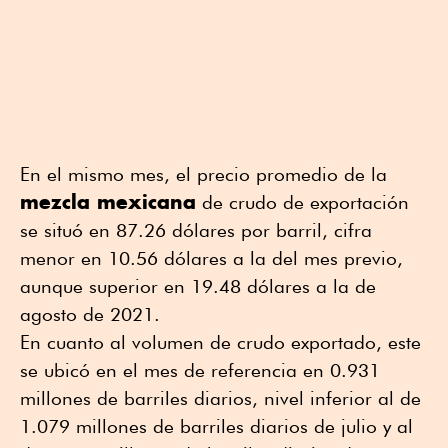
En el mismo mes, el precio promedio de la
mezcla mexicana
de crudo de exportación
se situó en 87.26 dólares por barril, cifra
menor en 10.56 dólares a la del mes previo,
aunque superior en 19.48 dólares a la de
agosto de 2021.
En cuanto al volumen de crudo exportado, este
se ubicó en el mes de referencia en 0.931
millones de barriles diarios, nivel inferior al de
1.079 millones de barriles diarios de julio y al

» Task brief:
If a record holds a picture, skip the picture and write out everything else exactly.

» Finished task:
En el mismo mes, el precio promedio de la
mezcla mexicana
de crudo de exportación
se situó en 87.26 dólares por barril, cifra
menor en 10.56 dólares a la del mes previo,
aunque superior en 19.48 dólares a la de
agosto de 2021.
En cuanto al volumen de crudo exportado, este
se ubicó en el mes de referencia en 0.931
millones de barriles diarios, nivel inferior al de
1.079 millones de barriles diarios de julio y al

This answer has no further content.